Assessing TME and immune checkpoints in high- and low-risk groups
We explored the correlation between ARGscore and immune cells based on the results of the CIBERSORT analysis. Figure 7A shows that ARGscore was positively correlated with NK cells, mast cells, B cells, and eosinophils. It is inversely related to helper follicular T cells, CD8 T cells, CD4 T cells, M1 macrophages, dendritic cells, and neutrophils. We then investigated the correlation between the 12 genes that established the predicted ARGscore and immune cells. Most immune cells were found to be closely associated with the selected genes (Fig. 7B). In addition, we selected 22 genes associated with ICPs and assessed their expression between high and low-risk groups. The study showed that the expression of most ICPs was significantly different between the two groups (Fig. 7C). It indicated that the ARGscore has a guiding role in immunotherapy.
The relationship between ARGscore and TMB and immunotherapy
Numerous studies have demonstrated that TMB is a valuable predictor of tumor immune response. High TMB can benefit from immune checkpoint inhibitors [14]. We compared the expression of TMB in high and low-risk groups. The results showed no significant differences and correlation between ARGscore and TMB (Fig. 8A-B). However, we divided the patients into a high TMB group and a low TMB group (TMB = 2.64 as the cut point).

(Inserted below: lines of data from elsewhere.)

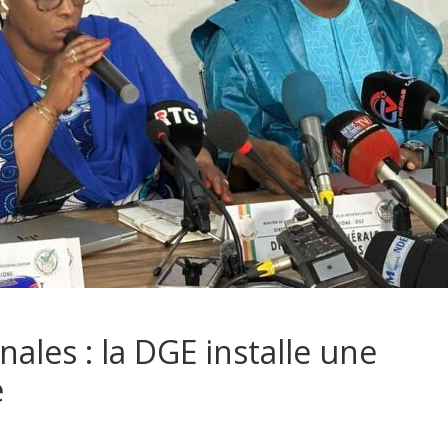
ales : la DGE installe une
e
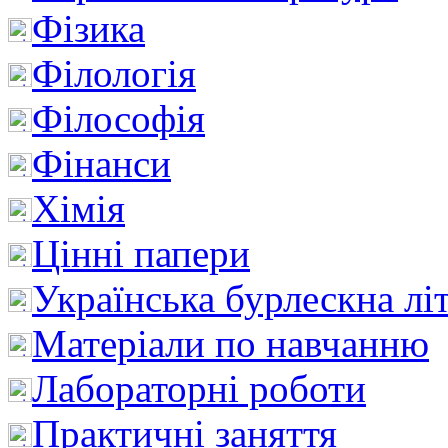
Фізика
Філологія
Філософія
Фінанси
Хімія
Цінні папери
Українська бурлескна лі
Матеріали по навчанню
Лабораторні роботи
Практичні заняття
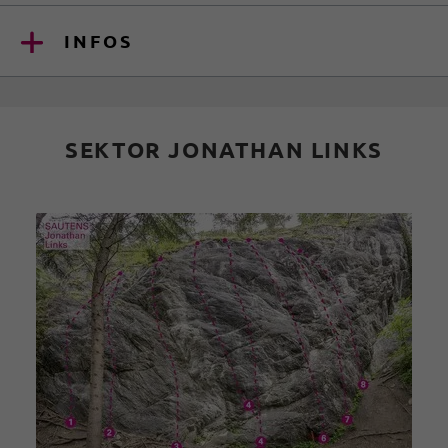
INFOS
SEKTOR JONATHAN LINKS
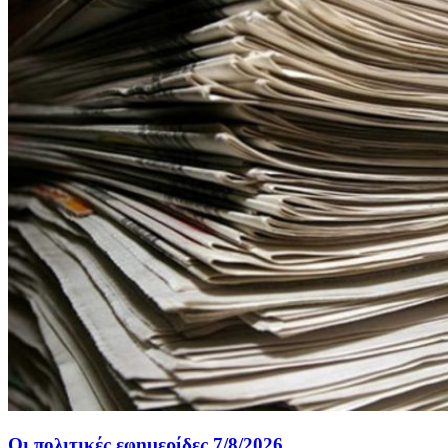
Οι πολιτικές εφημερίδες 7/8/2026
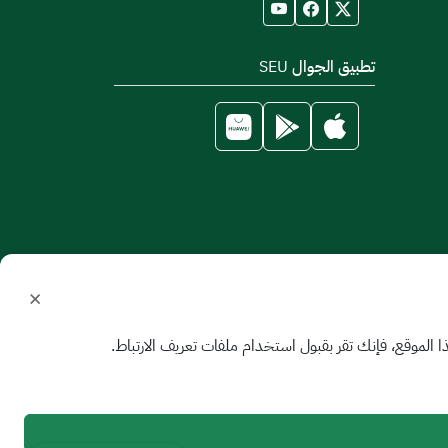
تطبيق الجوال SEU
×
الموقع، فإنك تقر بقبول استخدام ملفات تعريف الارتباط.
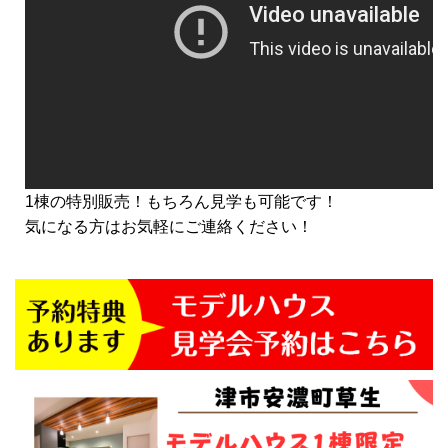
1棟の特別販売！もちろん見学も可能です！
気になる方はお気軽にご連絡ください！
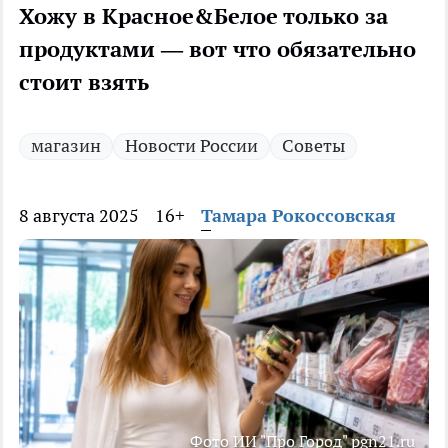
Хожу в Красное&Белое только за
продуктами — вот что обязательно
стоит взять
магазин
Новости России
Советы
8 августа 2025
16+
Тамара Рокоссовская
Фото ИИ "Про Город" pgn21.ru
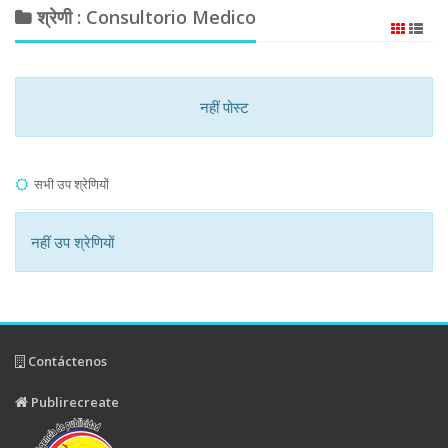
श्रेणी : Consultorio Medico
नहीं पोस्ट
सभी उप श्रेणियों
नहीं उप श्रेणियों
Contáctenos
Publirecreate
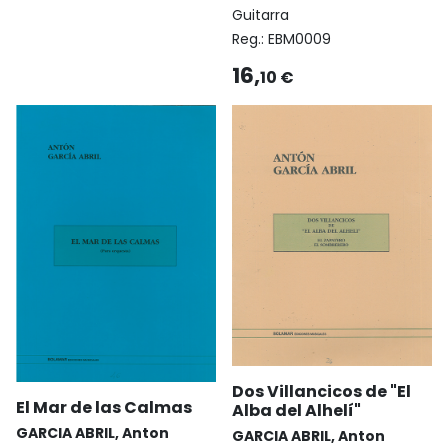
Guitarra
Reg.:
EBM0009
16,
10 €
Dos Villancicos de "El
El Mar de las Calmas
Alba del Alhelí"
GARCIA ABRIL, Anton
GARCIA ABRIL, Anton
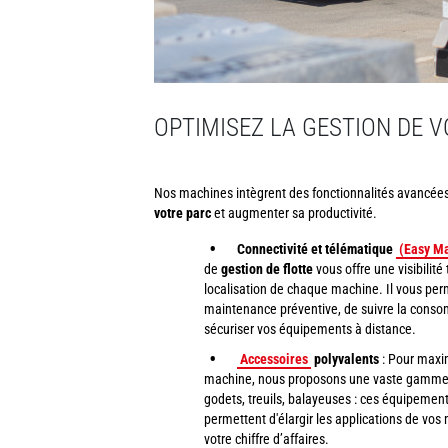
OPTIMISEZ LA GESTION DE 
Nos machines intègrent des fonctionnalités avancées 
votre parc
et augmenter sa productivité.
Connectivité et télématique
(Easy M
de
gestion de flotte
vous offre une visibilité t
localisation de chaque machine. Il vous perm
maintenance préventive, de suivre la conso
sécuriser vos équipements à distance.
Accessoires
polyvalents
: Pour maxim
machine, nous proposons une vaste gamme 
godets, treuils, balayeuses : ces équipemen
permettent d'élargir les applications de vo
votre chiffre d’affaires.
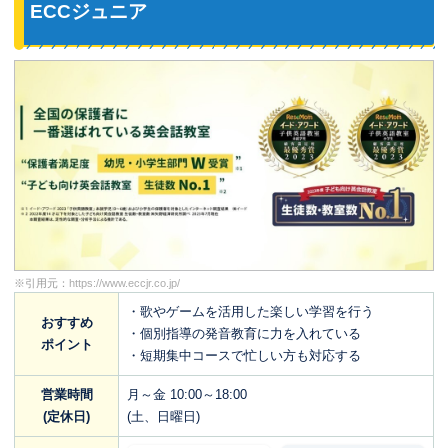
ECCジュニア
※引用元：
https://www.eccjr.co.jp/
・歌やゲームを活用した楽しい学習を行う
おすすめ
・個別指導の発音教育に力を入れている
ポイント
・短期集中コースで忙しい方も対応する
営業時間
月～金 10:00～18:00
(定休日)
(土、日曜日)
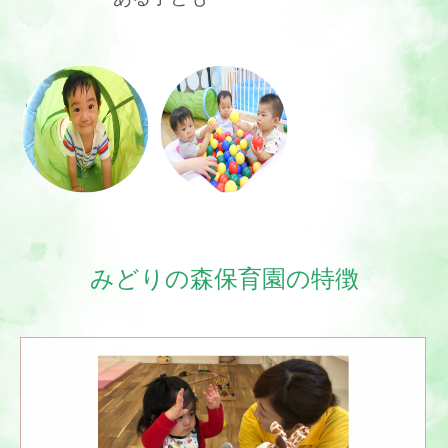
みどりの森保育園の特徴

The high TMB group was discovered to have a better prognosis than the low TMB group (Fig. 8C). We then combined TMB and ARGscores for survival analysis of CESC patients. The ARGscore eliminated the prognostic benefit in the high TMB group (Fig. 8D).
Immunotherapy is of great clinical value in the treatment of tumors. Nevertheless, only some patients are responders to immunotherapy. TIDE algorithm is a Method using induction of T cell dysfunction in tumors with high infiltrating cytotoxic T cells (CTL) and prevention of T cell infiltration in tumors with low infiltrating cytotoxic T cells. It can mimic the tumor immune escape mechanism to predict the response to tumor immunotherapy[15]. We calculated TIDE scores to assess the immune response of CESC patients. The findings displayed a higher TIDE score in the low-risk group than in the high-risk group (Fig. 8E). It was indicated that the high-risk group responds less to immunotherapy than the low-risk group. The low-risk group is more likely to benefit from immunotherapy.